J'ai lu dans plusieurs biographies, qu'il faisait toujours
poser ses modeles, nues, pour les habiller ( + ou - ) avec de la peinture et des feuilles d'or par la suite.
On s'en ait apercu à sa mort, quand on a trouvé des croquis et des tableaux inachevés. Ca a fait un petit scandale à Vienne et quelques dames ont du rougir un peu ;-)

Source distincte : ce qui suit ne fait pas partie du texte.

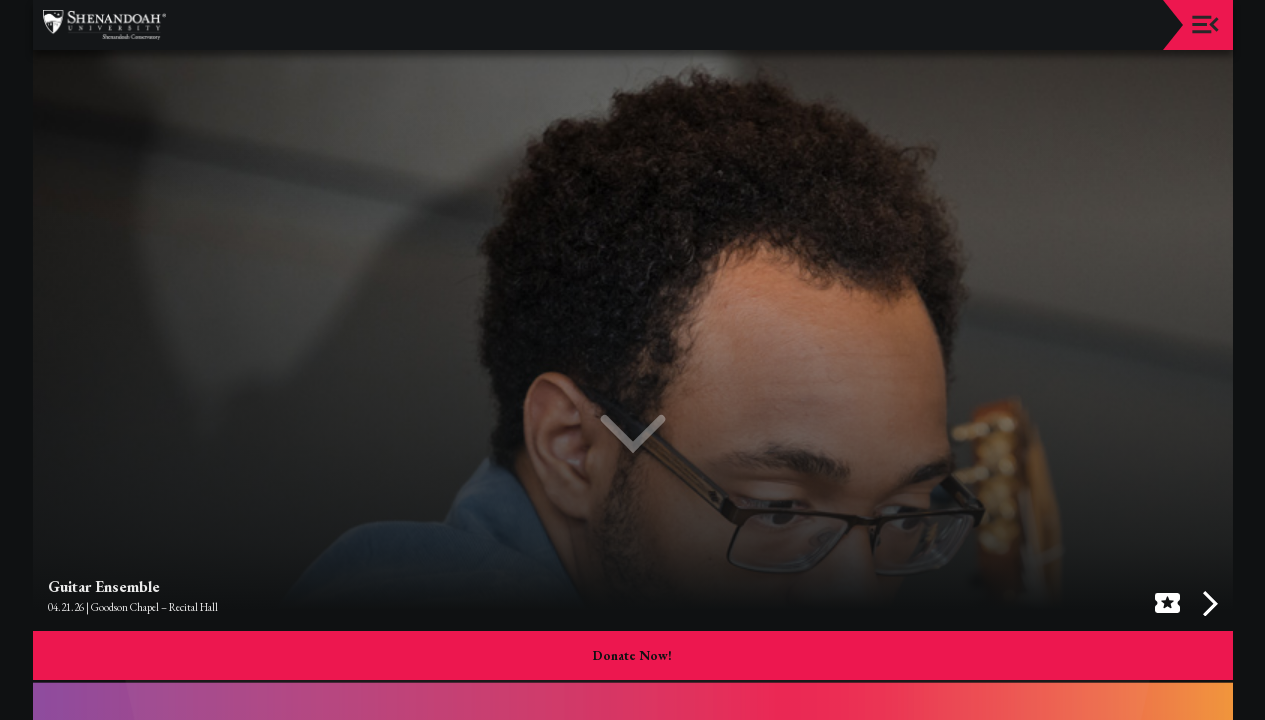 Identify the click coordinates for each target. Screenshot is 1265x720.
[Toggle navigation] (1205, 24) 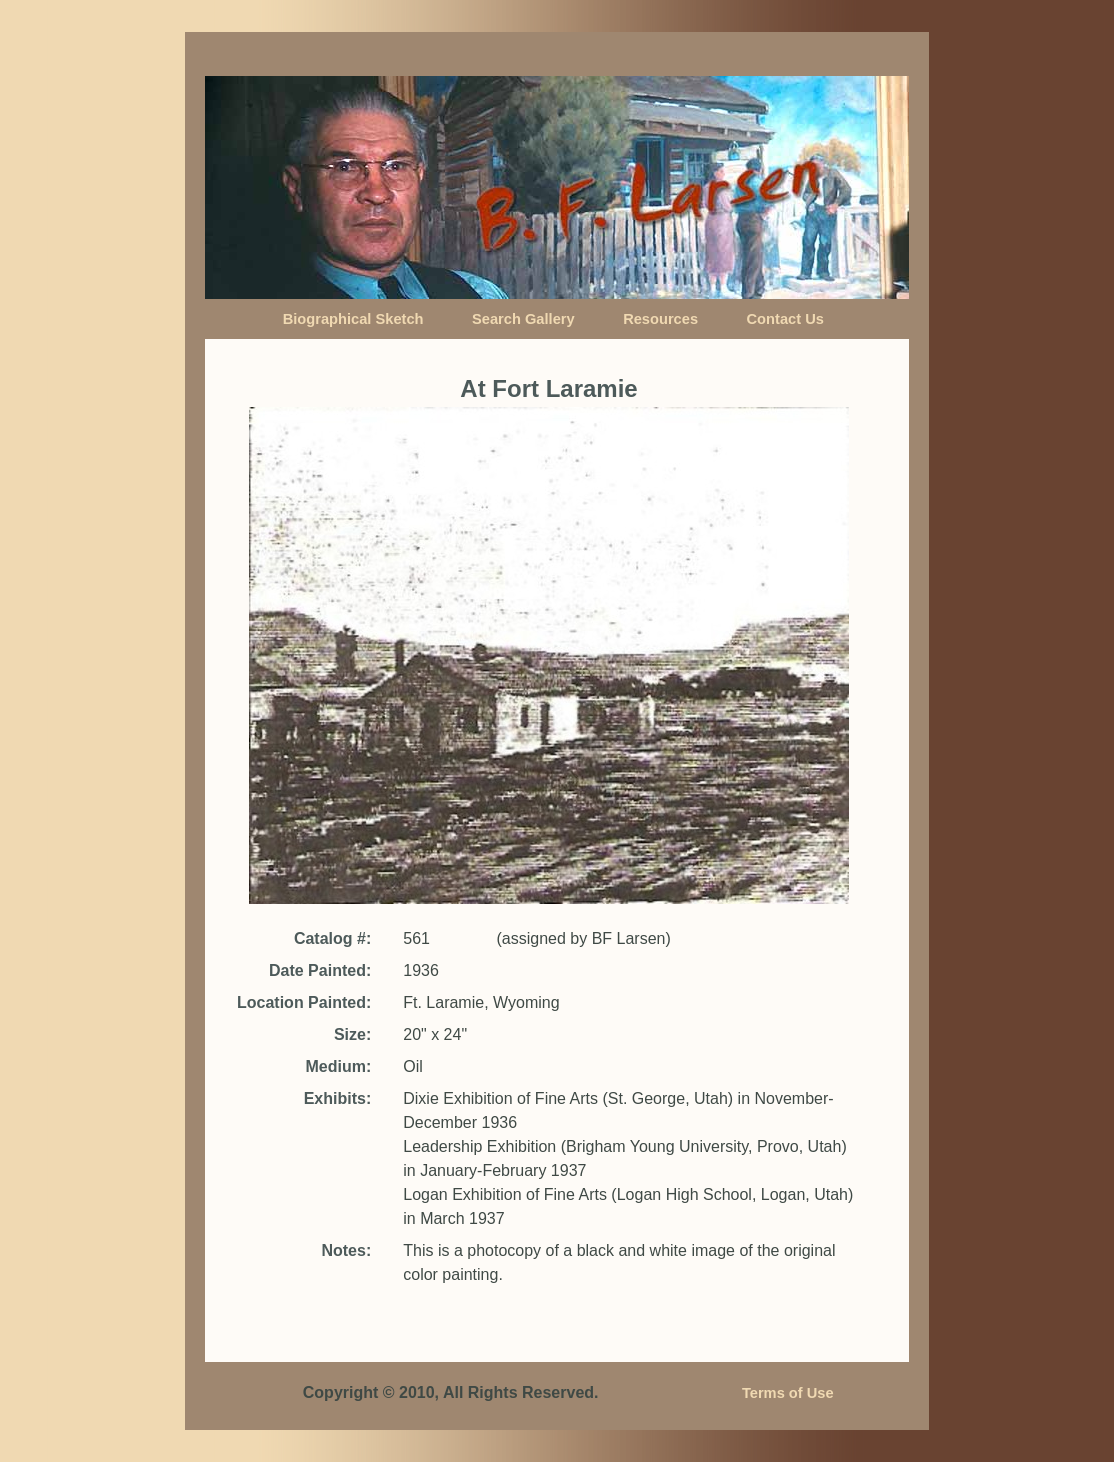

D'abord un de ses plus célèbres tableaux :

Gustav Klimt
The Kiss, 1907/08
Oil, silver- and gold-leaf on canvas, 180 x 180cm
http://www.artcyclopedia.com/artists/detail/Detail_klimt_gustav.html
http://www.ibiblio.org/wm/paint/auth/klimt/judith1.jpg
http://www.ibiblio.org/wm/paint/auth/klimt/wasserschlangen.jpg http://www.ibiblio.org/wm/paint/auth/klimt/klimt.adele-bloch-bauer.jpg
http://www.ibiblio.org/wm/paint/auth/klimt/judith2.jpg
http://www.ibiblio.org/wm/paint/auth/klimt/klimt.danae.jpg
http://www.ibiblio.org/wm/paint/auth/klimt/klimt.emilie-floge.jpg
http://www.artcyclopedia.com/artists/klimt_gustav.html

In Gustav Klimt's most celebrated painting, 'The Kiss', we find the Secessionists' aim to aestheticize and imbue each aspect of life with art perfectly epitomized. Placed against a deep and vibrant dark-burnished background, a couple is locked in an embrace on the very edge of a flower-strewn, carpet-like meadow, and their hazardous position is counterpoised in a
protective frame of gleaming gold. Klimt sublimates the lovers' kiss to a realm of universality; oblivious to her surroundings, the woman kneels before the ivy-crowned man and offers up her mouth, her whole face, which has regular yet generalised features. In this way any suggestion of sensuality that might break the artistic aspiration is avoided. The man's cloak, with its hard rectangular ornamentation, and the woman's dress, decorated with softly flowing lines and strongly
coloured blossoms, represent the different principles involved in the kiss. The picture attempts to satisfy the yearning for happiness and evoke a world of perfect harmony in which differences - not only those of the sexes - are revoked. Klimt achieves this by isolating the couple, away from their spatial and temporal context, encased in the beauty of the ornamentation and its implicit richness. The deep impression made on Klimt by the mosaics of Ravenna and Venice is reflected here. The kiss is a form of redemption, just as, in relation to all the arts, it was in the Beethoven Frieze, and later, in an entirely ornamental world, in the Stoclet Frieze, signifying the goal and fulfillment of all human striving.